Changing to this new behaviour would only be a partial solution for your use
case, since you would still have 2 faults. But it would remove the cost of the
shattering and ensure you have a THP immediately after the write fault. But I
can't think of a reason why this wouldn't be a generally useful change
regardless? Any thoughts?
The "let's read before we write" as used by QEMU migration code is the desire
to not waste memory by populating the zeropages. Deferring consuming memory
until really required.
/*
* We read one byte of each page; this will preallocate page tables if
* required and populate the shared zeropage on MAP_PRIVATE anonymous
memory
* where no page was populated yet. This might require adaption when
* supporting other mappings, like shmem.
*/
So QEMU is concerned with preallocatiing page tables? I would have thought you
could make that a lot more efficient with an explicit MADV_POPULATE_PGTABLE
call? (i.e. 1 kernel call vs 1 call per 2M, allocate all the pages in one trip
through the allocator, fewer pud/pmd lock/unlocks, etc).
I think we are only concerned about the "shared zeropage" part. Everything else
is just unnecessary detail that adds confusion here :) One requires the other.
Sorry I don't quite follow your comment. As I understand it, the zeropage
concept is intended as a memory-saving mechanism for applications that read
memory but never write it.
I don't think that really applies in your migration
case, because you are definitely going to write all the memory eventually, I
think?
So I guess you are not interested in the "memory-saving" property, but in
the side-effect, which is the pre-allocation of pagetables? (if you just wanted
the memory-saving property, why not just skip the "read one byte of each page"
op? It's not important though, so let's not go down the rabbit hole.
Note that this is from migration code where we're supposed to write a single
page we received from the migration source right now (not more).

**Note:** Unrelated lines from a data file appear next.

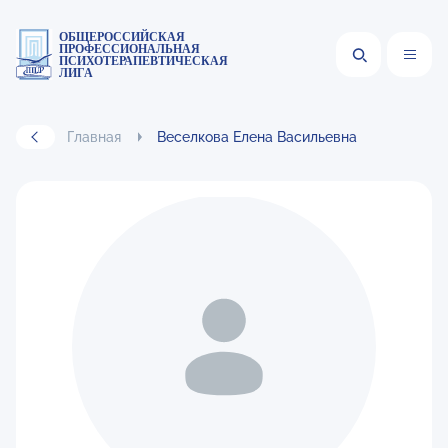
ОБЩЕРОССИЙСКАЯ
ПРОФЕССИОНАЛЬНАЯ
ПСИХОТЕРАПЕВТИЧЕСКАЯ
ЛИГА
Главная
Веселкова Елена Васильевна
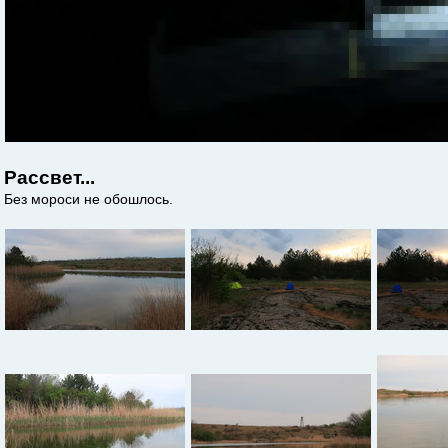
Рассвет...
Без мороси не обошлось.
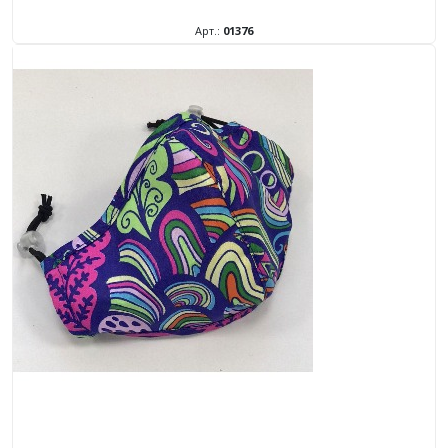
Арт.:
01376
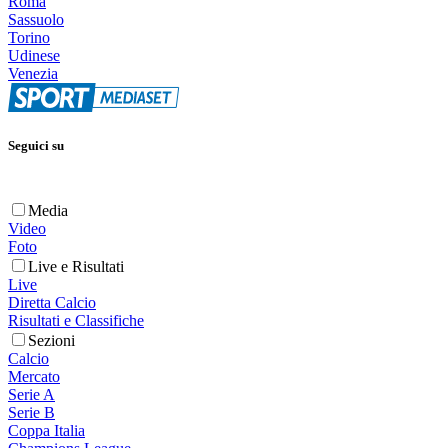
Roma
Sassuolo
Torino
Udinese
Venezia
Seguici su
Media
Video
Foto
Live e Risultati
Live
Diretta Calcio
Risultati e Classifiche
Sezioni
Calcio
Mercato
Serie A
Serie B
Coppa Italia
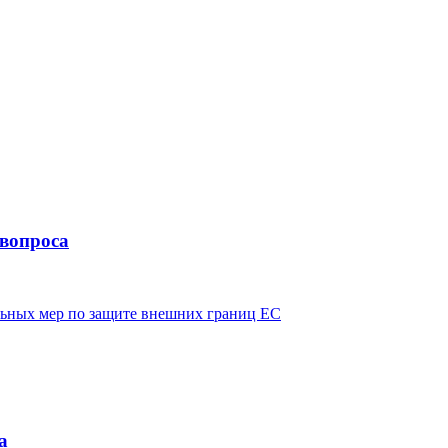
вопроса
ьных мер по защите внешних границ ЕС
а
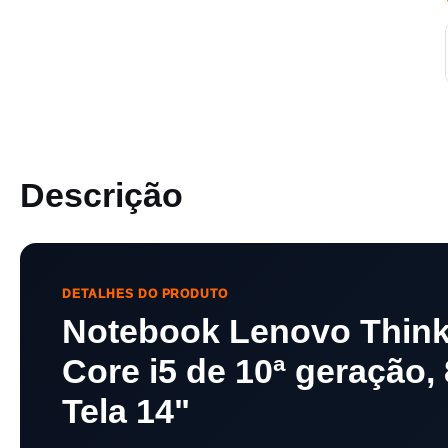
Descrição
DETALHES DO PRODUTO
Notebook Lenovo ThinkP
Core i5 de 10ª geração
Tela 14"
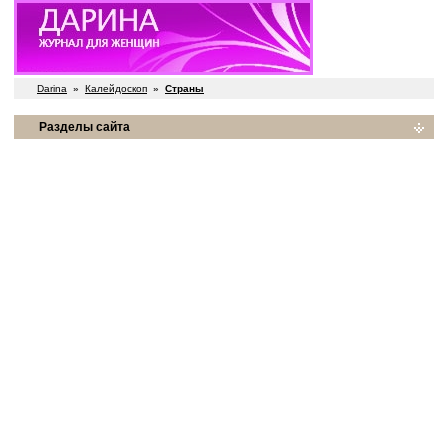
Darina
»
Калейдоскоп
»
Страны
Разделы сайта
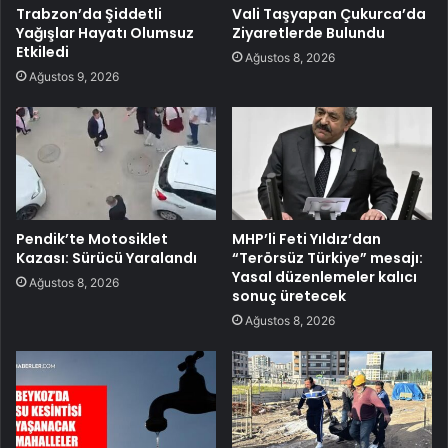
Trabzon’da Şiddetli
Vali Taşyapan Çukurca’da
Yağışlar Hayatı Olumsuz
Ziyaretlerde Bulundu
Etkiledi
Ağustos 8, 2026
Ağustos 9, 2026
Pendik’te Motosiklet
MHP’li Feti Yıldız’dan
Kazası: Sürücü Yaralandı
“Terörsüz Türkiye” mesajı:
Yasal düzenlemeler kalıcı
Ağustos 8, 2026
sonuç üretecek
Ağustos 8, 2026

And we want to
avoid allcoating memory if it can be avoided (usually for overcommit).
TBH I always assumed in the past the that huge zero page is only useful because
its a placeholder for a real THP that would be populated on write. But that's
obviously not the case at the moment. So other than a hack to preallocate the
pgtables with only 1 fault per 2M, what other benefits does it have?
I don't quite udnerstand that question. [2] has some details why the huge
zeropage was added -- because we would have never otherwise received huge
zeropages with THP enabled but always anon THP directly on read.
Without THP this works as expected. With THP this currently also works as
expected, but of course with the price [1] of not getting anon THP
immediately, which usually we don't care about. As you note, khugepaged might
fix this up later.
If we disable the huge zeropage, we would get anon THPs when reading instead of
small zeropages.
I wasn't aware of that behaviour either. Although that sounds like another
reason why allocating a THP over the huge zero page on write fault should be the
"more consistent" behaviour.
Reading [2] I think the huge zeropage was added to avoid the allocation of THP
on read. Maybe for really only large readable regions, not sure why exactly.
I might raise this on the THP call tomorrow, if Kyril joins and get his view.